### What needs to be done
If a line of the material contains "Backspace", copy it.

[Exercise data]

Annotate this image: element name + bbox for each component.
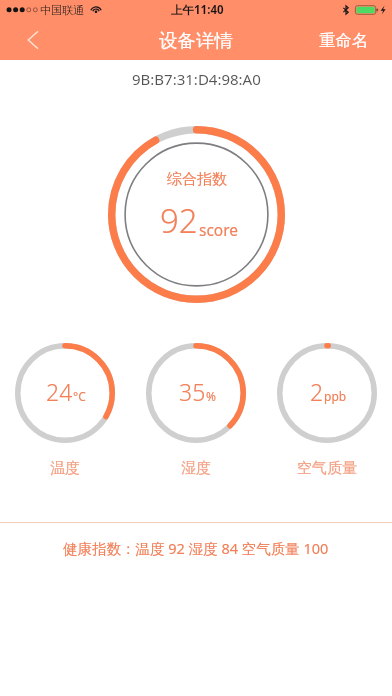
staticText: ppb (324, 388, 347, 404)
staticText: 健康指数：温度 92 湿度 84 空气质量 100 (63, 538, 329, 558)
button[interactable]: 重命名 (305, 20, 392, 60)
staticText: 重命名 (319, 30, 369, 51)
staticText: 9B:B7:31:D4:98:A0 (132, 69, 261, 89)
staticText: score (199, 219, 239, 240)
staticText: 湿度 (181, 459, 211, 478)
staticText: % (206, 388, 216, 404)
staticText: 设备详情 (159, 29, 233, 52)
staticText: 92 (160, 198, 198, 243)
staticText: 24 (46, 376, 73, 407)
staticText: 35 (179, 376, 206, 407)
staticText: 上午11:40 (171, 2, 224, 18)
staticText: 空气质量 (297, 459, 357, 478)
staticText: 2 (310, 376, 324, 407)
staticText: °C (73, 388, 86, 404)
staticText: 中国联通 (40, 3, 84, 17)
button[interactable]: Back (0, 20, 56, 60)
staticText: 综合指数 (167, 170, 227, 189)
staticText: 温度 (50, 459, 80, 478)
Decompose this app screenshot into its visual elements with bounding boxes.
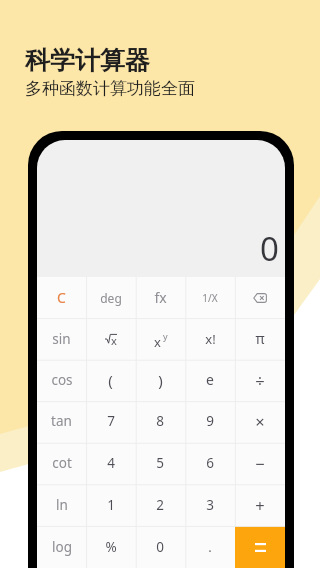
button[interactable]: −	[235, 442, 285, 484]
staticText: 7	[107, 412, 115, 430]
button[interactable]: 5	[135, 442, 185, 484]
button[interactable]: 4	[86, 442, 135, 484]
staticText: fx	[154, 288, 167, 307]
button[interactable]: .	[185, 526, 235, 568]
staticText: 9	[206, 412, 214, 430]
staticText: 3	[206, 496, 214, 514]
button[interactable]: 1	[86, 484, 135, 526]
staticText: x	[111, 333, 117, 348]
staticText: )	[158, 370, 163, 390]
button[interactable]: (	[86, 359, 135, 400]
button[interactable]: +	[235, 484, 285, 526]
staticText: %	[105, 538, 117, 556]
button[interactable]: 2	[135, 484, 185, 526]
staticText: 0	[156, 538, 164, 556]
button[interactable]: x	[135, 318, 185, 359]
staticText: 2	[156, 496, 164, 514]
button[interactable]: x	[86, 318, 135, 359]
staticText: 1	[107, 496, 115, 514]
staticText: (	[108, 370, 113, 390]
button[interactable]: cos	[37, 359, 86, 400]
button[interactable]: ln	[37, 484, 86, 526]
button[interactable]: π	[235, 318, 285, 359]
staticText: e	[206, 370, 214, 389]
staticText: tan	[51, 412, 72, 430]
staticText: −	[255, 452, 265, 474]
button[interactable]: tan	[37, 400, 86, 442]
other: Equals	[255, 543, 266, 552]
staticText: ×	[255, 410, 265, 432]
staticText: C	[57, 288, 66, 307]
staticText: cot	[52, 454, 72, 472]
staticText: y	[163, 330, 168, 342]
staticText: 6	[206, 454, 214, 472]
staticText: 4	[107, 454, 115, 472]
button[interactable]: fx	[135, 277, 185, 318]
staticText: .	[208, 538, 212, 556]
button[interactable]: %	[86, 526, 135, 568]
staticText: 多种函数计算功能全面	[25, 78, 195, 99]
staticText: deg	[100, 290, 122, 306]
button[interactable]: 9	[185, 400, 235, 442]
staticText: 8	[156, 412, 164, 430]
button[interactable]: 0	[135, 526, 185, 568]
button[interactable]: 7	[86, 400, 135, 442]
staticText: x!	[205, 330, 216, 348]
button[interactable]: ×	[235, 400, 285, 442]
staticText: +	[255, 494, 265, 516]
button[interactable]: sin	[37, 318, 86, 359]
button[interactable]: e	[185, 359, 235, 400]
button[interactable]: 8	[135, 400, 185, 442]
button[interactable]: cot	[37, 442, 86, 484]
button[interactable]: Equals	[235, 526, 285, 568]
staticText: 0	[260, 226, 279, 271]
button[interactable]: 3	[185, 484, 235, 526]
staticText: 5	[156, 454, 164, 472]
staticText: ÷	[255, 369, 265, 391]
staticText: 科学计算器	[25, 45, 150, 76]
button[interactable]: 6	[185, 442, 235, 484]
staticText: ln	[56, 496, 68, 514]
button[interactable]: C	[37, 277, 86, 318]
staticText: π	[255, 329, 265, 348]
button[interactable]: )	[135, 359, 185, 400]
button[interactable]: Backspace	[235, 277, 285, 318]
other: Backspace	[253, 293, 267, 303]
button[interactable]: log	[37, 526, 86, 568]
staticText: log	[52, 538, 72, 556]
button[interactable]: ÷	[235, 359, 285, 400]
staticText: 1/X	[202, 291, 218, 305]
staticText: sin	[52, 330, 71, 348]
staticText: x	[154, 333, 161, 349]
button[interactable]: deg	[86, 277, 135, 318]
button[interactable]: 1/X	[185, 277, 235, 318]
staticText: cos	[51, 371, 73, 389]
button[interactable]: x!	[185, 318, 235, 359]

[/Exercise data]

### Result for this task
button[interactable]: Backspace	[235, 277, 285, 318]
other: Backspace	[253, 293, 267, 303]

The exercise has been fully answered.